Эта система обучения создала путаницу в голове Лаврецкого. Когда этому герою исполнилось 24 года, Иван Петрович умер, и Лаврецкий поспешил поступить в университет. Он усердно взялся за перевоспитание самого себя. Лаврецкий ("Дворянское гнездо") не боялся насмешек товарищей; «он им казался каким то мудреным педантом, они в нем не нуждались и не искали в нем». Благодаря этому наш герой избег влияния «кружков», имевших влияние на Рудина и Гамлета Щигровского уезда. В Лаврецком не были развиты ни тщеславие, ни сентиментальность.

Ему, однако, не пришлось окончить университет. Он женился на Варваре Павловне и несколько лет жил за границей. Расставшись с женой, Лаврецкий тяжело страдал, но эти страдания но надорвали его. Он сумел уберечься от апатии, в которую зачастую впадают люди, обманутые жизнью. Однако жизнь становилась подчас тяжела у него на плечах - тяжела, так как пуста. Этим сознанием пустоты жизни Лаврецкий существенно отличается от Рудина, который долго не сознавал ее. Несчастье было полезно нашему герою. Оно смягчило его душу, он стал чрезвычайно добрым. Честная плебейская кровь, которая текла в его жилах, заставила его полюбить все родное. Сам Тургенев называет его славянофилом.

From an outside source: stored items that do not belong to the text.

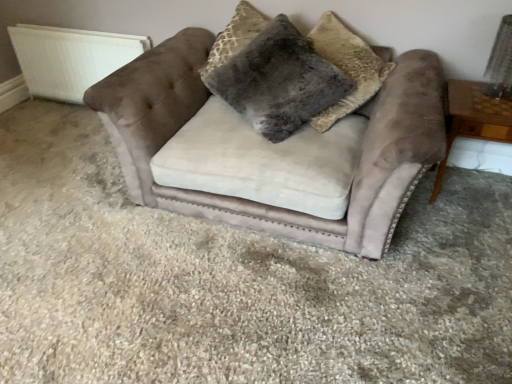 The height and width of the screenshot is (384, 512). I want to click on fuzzy gray pillow at center, which appears as the 2th pillow when viewed from the left, so click(x=347, y=67).

What is the approximate width of velvet couch at center?

It is 3.55 feet.

In order to face wooden side table at right, should I rotate leftwards or rightwards?

You should rotate right by 28.436 degrees.

What do you see at coordinates (279, 81) in the screenshot? I see `fuzzy gray pillow at center, which is counted as the 2th pillow, starting from the right` at bounding box center [279, 81].

Image resolution: width=512 pixels, height=384 pixels. Find the location of `fuzzy gray pillow at center, which appears as the 2th pillow when viewed from the left`. fuzzy gray pillow at center, which appears as the 2th pillow when viewed from the left is located at coordinates (347, 67).

Considering the positions of points (93, 65) and (437, 177), is point (93, 65) closer to camera compared to point (437, 177)?

That is False.

Is white textured radiator at upper left at the left side of wooden side table at right?

Indeed, white textured radiator at upper left is positioned on the left side of wooden side table at right.

How far apart are white textured radiator at upper left and wooden side table at right?

white textured radiator at upper left and wooden side table at right are 7.81 feet apart from each other.

Would you say fuzzy gray pillow at center, which appears as the 2th pillow when viewed from the left, is part of white textured radiator at upper left's contents?

No.

Based on the photo, does white textured radiator at upper left have a greater width compared to fuzzy gray pillow at center, which appears as the 2th pillow when viewed from the left?

No.

Looking at the image, does white textured radiator at upper left seem bigger or smaller compared to fuzzy gray pillow at center, which appears as the 2th pillow when viewed from the left?

In the image, white textured radiator at upper left appears to be smaller than fuzzy gray pillow at center, which appears as the 2th pillow when viewed from the left.

Consider the image. Is white textured radiator at upper left with fuzzy gray pillow at center, which appears as the 2th pillow when viewed from the left?

No, white textured radiator at upper left is not in contact with fuzzy gray pillow at center, which appears as the 2th pillow when viewed from the left.

Can you confirm if wooden side table at right is positioned to the right of fuzzy gray pillow at center, which appears as the 2th pillow when viewed from the left?

Correct, you'll find wooden side table at right to the right of fuzzy gray pillow at center, which appears as the 2th pillow when viewed from the left.

In the scene shown: Which of these two, wooden side table at right or fuzzy gray pillow at center, which appears as the 2th pillow when viewed from the left, is smaller?

With smaller size is wooden side table at right.

From the image's perspective, which pillow is the 1st one above the wooden side table at right? Please provide its 2D coordinates.

[(347, 67)]

In the scene shown: Considering the relative sizes of fuzzy gray pillow at center, which is the first pillow from left to right, and white textured radiator at upper left in the image provided, is fuzzy gray pillow at center, which is the first pillow from left to right, bigger than white textured radiator at upper left?

Indeed, fuzzy gray pillow at center, which is the first pillow from left to right, has a larger size compared to white textured radiator at upper left.

Considering the relative sizes of fuzzy gray pillow at center, which is counted as the 2th pillow, starting from the right, and white textured radiator at upper left in the image provided, is fuzzy gray pillow at center, which is counted as the 2th pillow, starting from the right, shorter than white textured radiator at upper left?

In fact, fuzzy gray pillow at center, which is counted as the 2th pillow, starting from the right, may be taller than white textured radiator at upper left.

Is fuzzy gray pillow at center, which is counted as the 2th pillow, starting from the right, to the left of white textured radiator at upper left from the viewer's perspective?

In fact, fuzzy gray pillow at center, which is counted as the 2th pillow, starting from the right, is to the right of white textured radiator at upper left.

Identify the location of radiator lying behind the fuzzy gray pillow at center, which is counted as the 2th pillow, starting from the right. coord(70,58).

From the image's perspective, between velvet couch at center and fuzzy gray pillow at center, which appears as the 2th pillow when viewed from the left, who is located below?

From the image's view, velvet couch at center is below.

Which of these two, velvet couch at center or fuzzy gray pillow at center, which appears as the 2th pillow when viewed from the left, stands taller?

velvet couch at center.

From a real-world perspective, which is physically above, velvet couch at center or fuzzy gray pillow at center, which appears as the 2th pillow when viewed from the left?

In real-world perspective, fuzzy gray pillow at center, which appears as the 2th pillow when viewed from the left, is above.

Which object is wider, fuzzy gray pillow at center, the first pillow when ordered from right to left, or fuzzy gray pillow at center, which is counted as the 2th pillow, starting from the right?

fuzzy gray pillow at center, which is counted as the 2th pillow, starting from the right, is wider.

Considering the points (370, 77) and (302, 44), which point is behind, point (370, 77) or point (302, 44)?

Point (370, 77)

Is fuzzy gray pillow at center, which appears as the 2th pillow when viewed from the left, touching fuzzy gray pillow at center, which is the first pillow from left to right?

No, fuzzy gray pillow at center, which appears as the 2th pillow when viewed from the left, is not touching fuzzy gray pillow at center, which is the first pillow from left to right.

Considering the positions of objects white textured radiator at upper left and fuzzy gray pillow at center, which is the first pillow from left to right, in the image provided, who is more to the right, white textured radiator at upper left or fuzzy gray pillow at center, which is the first pillow from left to right,?

fuzzy gray pillow at center, which is the first pillow from left to right, is more to the right.

In the image, is white textured radiator at upper left positioned in front of or behind fuzzy gray pillow at center, which is the first pillow from left to right?

Clearly, white textured radiator at upper left is behind fuzzy gray pillow at center, which is the first pillow from left to right.

Is white textured radiator at upper left taller than fuzzy gray pillow at center, which is the first pillow from left to right?

Incorrect, the height of white textured radiator at upper left is not larger of that of fuzzy gray pillow at center, which is the first pillow from left to right.

From the image's perspective, is white textured radiator at upper left located above or below fuzzy gray pillow at center, which is counted as the 2th pillow, starting from the right?

white textured radiator at upper left is above fuzzy gray pillow at center, which is counted as the 2th pillow, starting from the right.

What are the coordinates of `radiator above the wooden side table at right (from the image's perspective)` in the screenshot? It's located at (70, 58).

Locate an element on the screen. The height and width of the screenshot is (384, 512). the 2nd pillow in front of the white textured radiator at upper left, starting your count from the anchor is located at coordinates (347, 67).

Looking at the image, which one is located further to velvet couch at center, wooden side table at right or white textured radiator at upper left?

Among the two, white textured radiator at upper left is located further to velvet couch at center.

Considering their positions, is fuzzy gray pillow at center, the first pillow when ordered from right to left, positioned closer to velvet couch at center than white textured radiator at upper left?

The object closer to velvet couch at center is fuzzy gray pillow at center, the first pillow when ordered from right to left.

Which object lies further to the anchor point velvet couch at center, wooden side table at right or fuzzy gray pillow at center, which is the first pillow from left to right?

The object further to velvet couch at center is wooden side table at right.

Estimate the real-world distances between objects in this image. Which object is further from white textured radiator at upper left, velvet couch at center or wooden side table at right?

wooden side table at right is further to white textured radiator at upper left.

From the image, which object appears to be farther from wooden side table at right, fuzzy gray pillow at center, which appears as the 2th pillow when viewed from the left, or white textured radiator at upper left?

The object further to wooden side table at right is white textured radiator at upper left.

When comparing their distances from wooden side table at right, does fuzzy gray pillow at center, which is the first pillow from left to right, or fuzzy gray pillow at center, the first pillow when ordered from right to left, seem further?

The object further to wooden side table at right is fuzzy gray pillow at center, which is the first pillow from left to right.

Estimate the real-world distances between objects in this image. Which object is further from wooden side table at right, fuzzy gray pillow at center, the first pillow when ordered from right to left, or velvet couch at center?

velvet couch at center is positioned further to the anchor wooden side table at right.

Estimate the real-world distances between objects in this image. Which object is closer to white textured radiator at upper left, fuzzy gray pillow at center, the first pillow when ordered from right to left, or wooden side table at right?

fuzzy gray pillow at center, the first pillow when ordered from right to left, lies closer to white textured radiator at upper left than the other object.

Image resolution: width=512 pixels, height=384 pixels. What are the coordinates of `chair situated between fuzzy gray pillow at center, which is the first pillow from left to right, and wooden side table at right from left to right` in the screenshot? It's located at (271, 150).

Identify the location of pillow between white textured radiator at upper left and velvet couch at center from left to right. (279, 81).

Identify the location of pillow situated between velvet couch at center and wooden side table at right from left to right. This screenshot has height=384, width=512. (347, 67).

Identify the location of pillow between fuzzy gray pillow at center, which is the first pillow from left to right, and wooden side table at right, in the horizontal direction. (347, 67).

Действительно, в споре с Паншиным Лаврецкий высказывает взгляды, которые напоминают славянофильское ученье.

Сближение с Лизой благотворно подействовало на нашего героя, он стал более религиозным. Детские верования жили в душе Лаврецкого, но европейское просвещение подавило их, так что Лиза считала его неверующим. «Лиза втайне надеялась привести его к Богу», - говорит Тургенев. Неверие Лаврецкого обусловливалось душевною усталостью и не было плодом нравственного разложения. При благоприятных условиях жизни его религиозное чувство опять пробудилось.

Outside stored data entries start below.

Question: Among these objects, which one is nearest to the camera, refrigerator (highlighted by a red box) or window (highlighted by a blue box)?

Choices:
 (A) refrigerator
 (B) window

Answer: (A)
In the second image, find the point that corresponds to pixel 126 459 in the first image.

Любовь Лаврецкого к Лизе была чистою, целомудренною. Расставшись с ней, герой не переставал любить ее; образ Лизы навсегда остался в душе его. Таким образом, у Лаврецкого мы находим еще одну черту, которая была характерна для поколения 1840-х годов, против которой впоследствии так вооружается Базаров, - это культ любовного чувства, признание за ним первенствующего значения в жизни. Любовь играет решающее значение в его судьбе. Сам Лаврецкий ("Дворянское гнездо") очень хорошо понимает роковую роль для себя этого чувства, когда говорит: «На женскую любовь ушли мои лучшие годы», имея в виду свой несчастный брак с Варварой Павловной. Новая любовь, когда он сближается с Лизой, возрождает все его существо, но стоило ему только потерпеть и здесь неудачу, как он считает свою жизнь разбитой и сам читает себе отходную в конце романа.

К концу жизни Лаврецкий нашел, наконец, дело, которое дало ему некоторое успокоение: он стал хорошим хозяином и обеспечил быт своих крестьян. Но эта новая деятельность не возродила всего его существа. «Здравствуй одинокая старость! Догорай, бесполезная жизнь», - таковы последние слова Лаврецкого о конце романа; из них ясно, что он сознает себя непригодным к жизненной борьбе и уступает место молодому поколению.